Quelque part vraisemblablement dans un pays de l'Europe de l'Est au moyen âge, une armée avance sur un champ de neige pour aller livrer bataille. Elle se compose en fait d'une vingtaine de personnes, essentiellement des fermiers soit assez jeunes, soit déjà assez âgés, sans expérience du combat, armés de haches et de fourches. Ils se retrouvent face à un groupe de créatures surnaturelles, à moitié zombies, à moitié créatures démoniaques, avec un géant dans leurs rangs. Le contact entre les 2 groupes ayant été établi, les paysans se font massacrer, sans réussir à ralentir l'avancée des monstres, sans réussir à leur faire mal. Alors qu'il y a déjà plusieurs morts, les survivants entendent le son d'un cor, et voient arriver un chevalier en armure sur un fougueux destrier, avec une longue cape rouge flottant au vent, et une longue épée. L'un des morts vivants décoche une flèche filant droit sur le heaume du chevalier. Celle-ci se s'arrête net à quelques centimètres du casque, stoppée par une énergie verte irradiant des yeux du chevalier.

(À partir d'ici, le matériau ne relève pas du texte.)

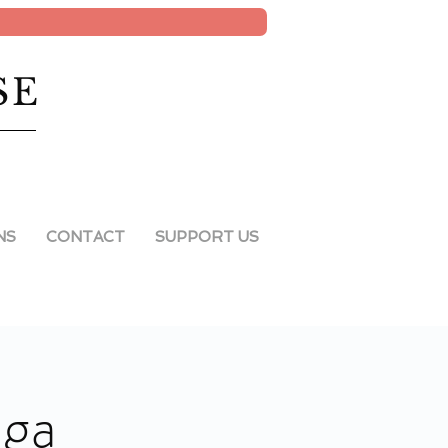
SE
NS
CONTACT
SUPPORT US
oga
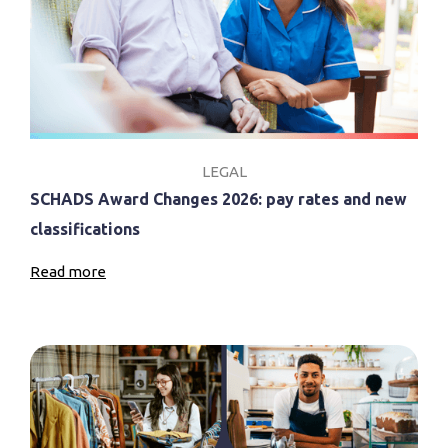
LEGAL
SCHADS Award Changes 2026: pay rates and new
classifications
Read more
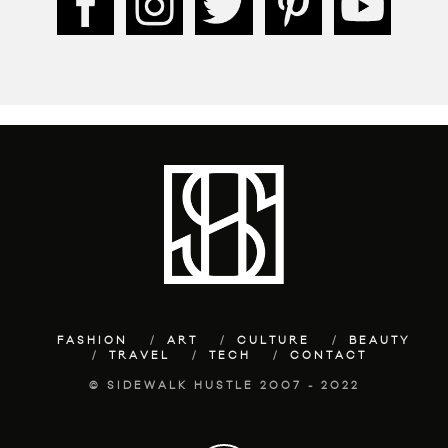
FASHION
ART
CULTURE
BEAUTY
TRAVEL
TECH
CONTACT
© SIDEWALK HUSTLE 2007 - 2022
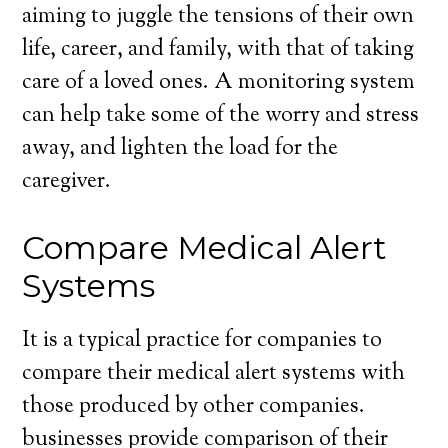
aiming to juggle the tensions of their own
life, career, and family, with that of taking
care of a loved ones. A monitoring system
can help take some of the worry and stress
away, and lighten the load for the
caregiver.
Compare Medical Alert
Systems
It is a typical practice for companies to
compare their medical alert systems with
those produced by other companies.
businesses provide comparison of their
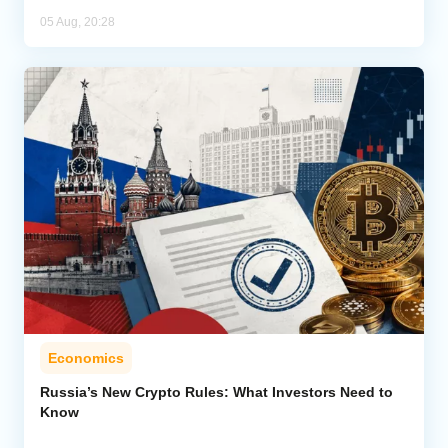
05 Aug, 20:28
Economics
Russia’s New Crypto Rules: What Investors Need to
Know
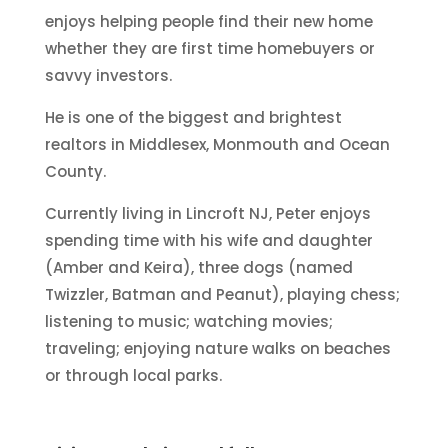
enjoys helping people find their new home
whether they are first time homebuyers or
savvy investors.
He is one of the biggest and brightest
realtors in Middlesex, Monmouth and Ocean
County.
Currently living in Lincroft NJ, Peter enjoys
spending time with his wife and daughter
(Amber and Keira), three dogs (named
Twizzler, Batman and Peanut), playing chess;
listening to music; watching movies;
traveling; enjoying nature walks on beaches
or through local parks.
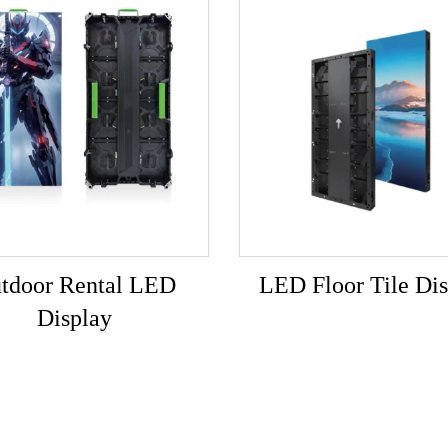
tdoor Rental LED
LED Floor Tile Dis
Display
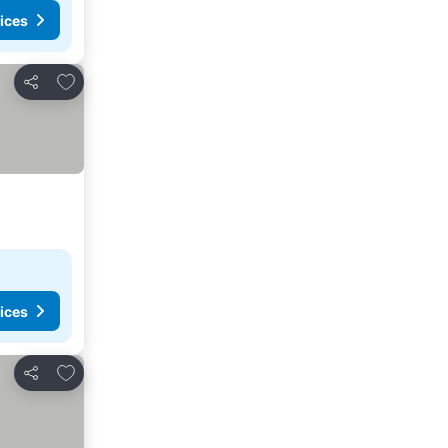
ices
Add to favorites
Share
ices
Add to favorites
Share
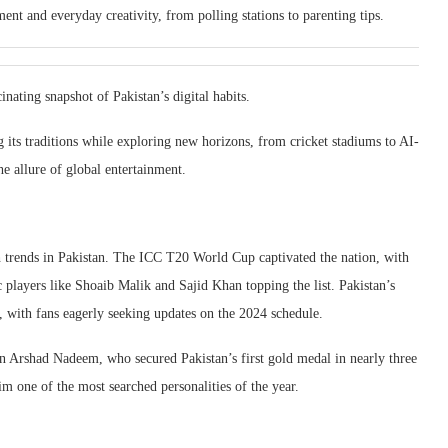
ent and everyday creativity, from polling stations to parenting tips.
inating snapshot of Pakistan’s digital habits.
g its traditions while exploring new horizons, from cricket stadiums to AI-
e allure of global entertainment.
ch trends in Pakistan. The ICC T20 World Cup captivated the nation, with
players like Shoaib Malik and Sajid Khan topping the list. Pakistan’s
, with fans eagerly seeking updates on the 2024 schedule.
 Arshad Nadeem, who secured Pakistan’s first gold medal in nearly three
im one of the most searched personalities of the year.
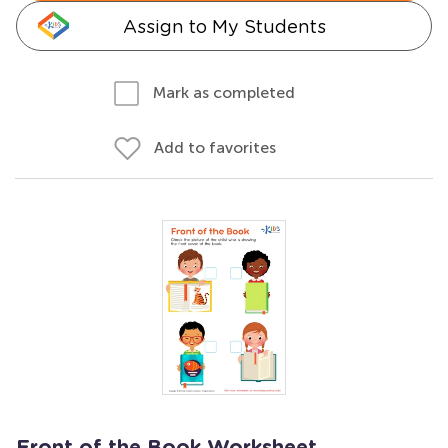
Assign to My Students
Mark as completed
Add to favorites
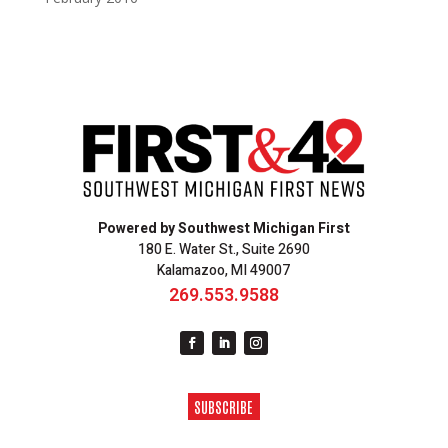
Powered by Southwest Michigan First
180 E. Water St., Suite 2690
Kalamazoo, MI 49007
269.553.9588
SUBSCRIBE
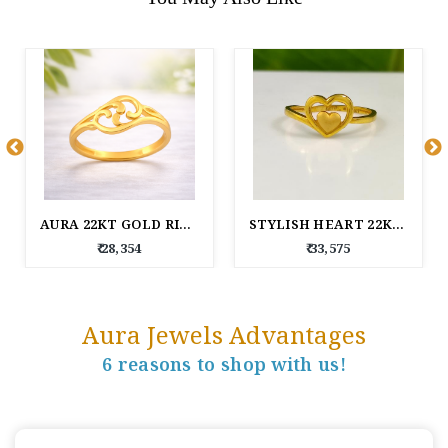
AURA 22KT GOLD RING
STYLISH HEART 22KT GOLD RING FOR WOMEN
₹ 28,354
₹ 33,575
Aura Jewels Advantages
6 reasons to shop with us!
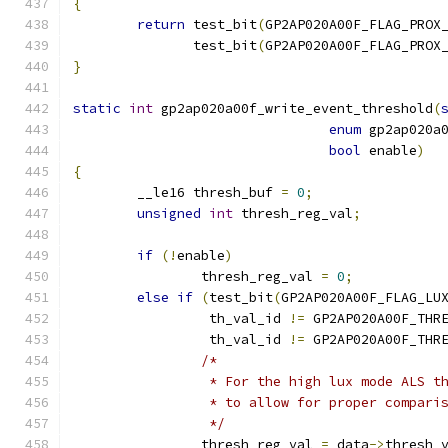
{
return
 test_bit
(
GP2AP020A00F_FLAG_PROX
	       test_bit
(
GP2AP020A00F_FLAG_PROX
}
static
int
 gp2ap020a00f_write_event_threshold
(
enum
 gp2ap020a
bool
 enable
)
{
	__le16 thresh_buf 
=
0
;
unsigned
int
 thresh_reg_val
;
if
(!
enable
)
		thresh_reg_val 
=
0
;
else
if
(
test_bit
(
GP2AP020A00F_FLAG_LU
		 th_val_id 
!=
 GP2AP020A00F_THR
		 th_val_id 
!=
 GP2AP020A00F_THR
/*
		 * For the high lux mode ALS 
		 * to allow for proper compar
		 */
		thresh_reg_val 
=
 data
->
thresh_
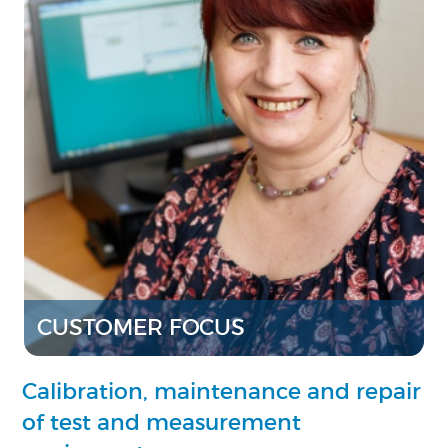
CUSTOMER FOCUS
Calibration, maintenance and repair
of test and measurement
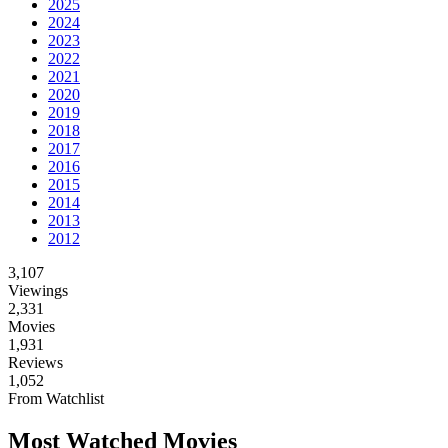
2025
2024
2023
2022
2021
2020
2019
2018
2017
2016
2015
2014
2013
2012
3,107
Viewings
2,331
Movies
1,931
Reviews
1,052
From Watchlist
Most Watched Movies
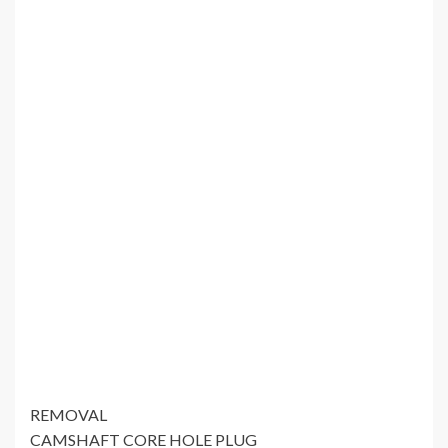
REMOVAL
CAMSHAFT CORE HOLE PLUG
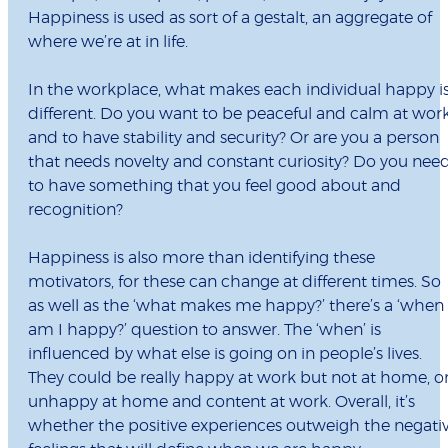
Happiness is used as sort of a gestalt, an aggregate of
where we’re at in life.
In the workplace, what makes each individual happy i
different. Do you want to be peaceful and calm at wor
and to have stability and security? Or are you a person
that needs novelty and constant curiosity? Do you nee
to have something that you feel good about and
recognition?
Happiness is also more than identifying these
motivators, for these can change at different times. So
as well as the ‘what makes me happy?’ there’s a ‘when
am I happy?’ question to answer. The ‘when’ is
influenced by what else is going on in people’s lives.
They could be really happy at work but not at home, o
unhappy at home and content at work. Overall, it’s
whether the positive experiences outweigh the negati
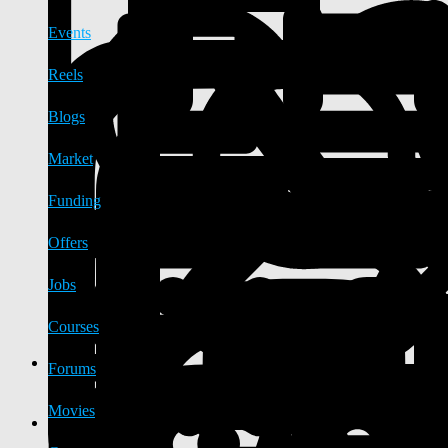
Events
Reels
Blogs
Market
Funding
Offers
Jobs
Courses
Forums
Movies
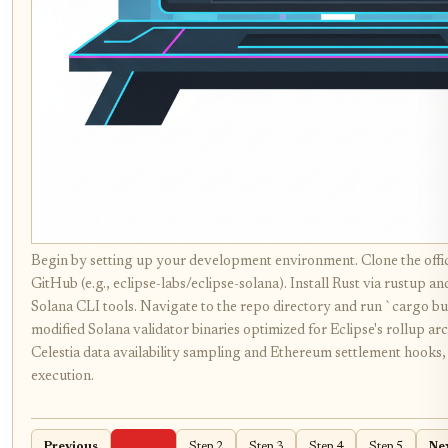
Begin by setting up your development environment. Clone the offic
GitHub (e.g., eclipse-labs/eclipse-solana). Install Rust via rustup a
Solana CLI tools. Navigate to the repo directory and run `cargo bui
modified Solana validator binaries optimized for Eclipse's rollup arc
Celestia data availability sampling and Ethereum settlement hooks
execution.
Previous
Step 1
Step 2
Step 3
Step 4
Step 5
Ne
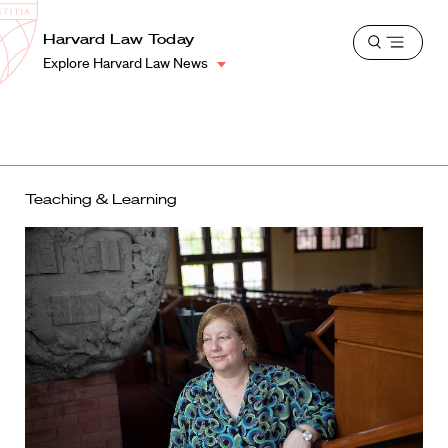
School
Harvard
Harvard Law Today
Shield
Open
Law
Explore Harvard Law News
menu
School
shield
Teaching & Learning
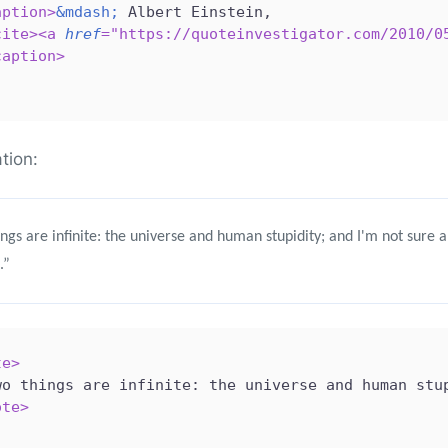
aption
>
&mdash;
 Albert Einstein,

cite
>
<
a
href
=
"
https://quoteinvestigator.com/2010/0
caption
>
ation:
ngs are infinite: the universe and human stupidity; and I'm not sure 
.”
te
>
wo things are infinite: the universe and human stu
ote
>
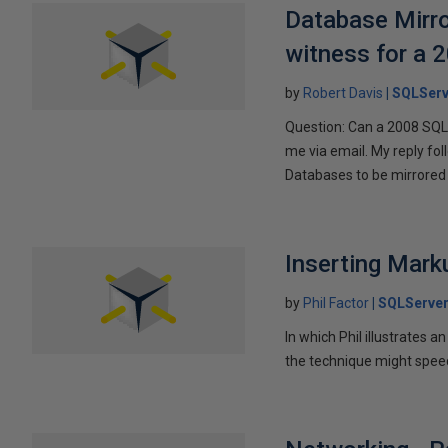
Database Mirro
witness for a 
by
Robert Davis
SQLServ
Question: Can a 2008 SQL 
me via email. My reply fo
Databases to be mirrored 
Inserting Marku
by
Phil Factor
SQLServer
In which Phil illustrates a
the technique might speed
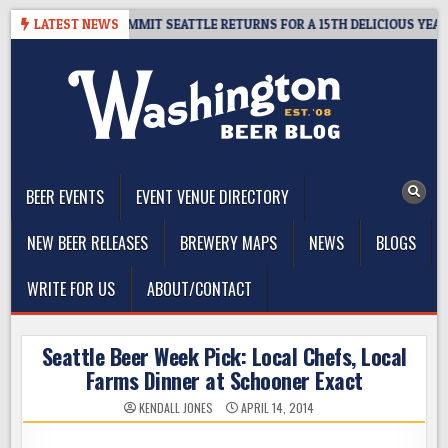
Skip
AWAY – CIDER SUMMIT SEATTLE RETURNS FOR A 15TH DELICIOUS YEAR
LATEST NEWS
to
content
The Washington Beer Blog
Beer news and information for Washington, the Northwest, and
Beyond
BEER EVENTS
EVENT VENUE DIRECTORY
NEW BEER RELEASES
BREWERY MAPS
NEWS
BLOGS
WRITE FOR US
ABOUT/CONTACT
Seattle Beer Week Pick: Local Chefs, Local
Farms Dinner at Schooner Exact
KENDALL JONES
APRIL 14, 2014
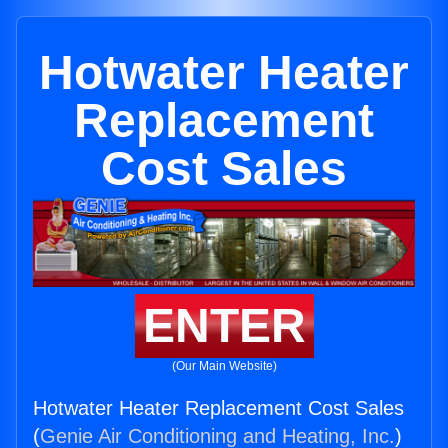
Hotwater Heater
Replacement
Cost Sales
ENTER
(Our Main Website)
Hotwater Heater Replacement Cost Sales
(
Genie Air Conditioning and Heating, Inc.
)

Hellspawn se lance dans la bataille et met rapidement en déroute les monstres. Un paysan voit en lui le retour de leur roi. Non loin de là, dans un château perché au sommet d'une élévation rocheuse, dans la grande salle du trône, une reine accueille le corbeau Scourge qui revient du champ de bataille, pour lui faire son rapport. Elle voit l'image du grand guerrier, crève les yeux du corbeau, puis marche dessus. Sur le champ de bataille, un paysan accueille le chevalier en tant que roi Valon. Le chevalier n'a aucun souvenir de qui il était avant de revêtir son armure. Les paysans l'enjoignent à retirer son heaume. En découvrant son visage ravagé, ils lui demandent instamment de le remettre incontinent. Le groupe revient au village, et l'ancien du village évoque l'époque où régnait le roi Valon, avec son meilleur ami Leith, et sa femme Rielle. Ces souvenirs évoquent vaguement quelque chose dans la mémoire d'Hellspawn, sans qu'il ne gagne l'assurance qu'il s'agisse de son histoire. Ailleurs, une jeune femme armée d'un gant métallique émettant de l'énergie se bat contre des monstres, perd et le gant s'abîme dans les profondeurs de l'océan. Des années plus tard, un navire vient à voguer dans les parages, avec à son bord le barde aveugle Sea Hawk et une jeune femme appelée Starling.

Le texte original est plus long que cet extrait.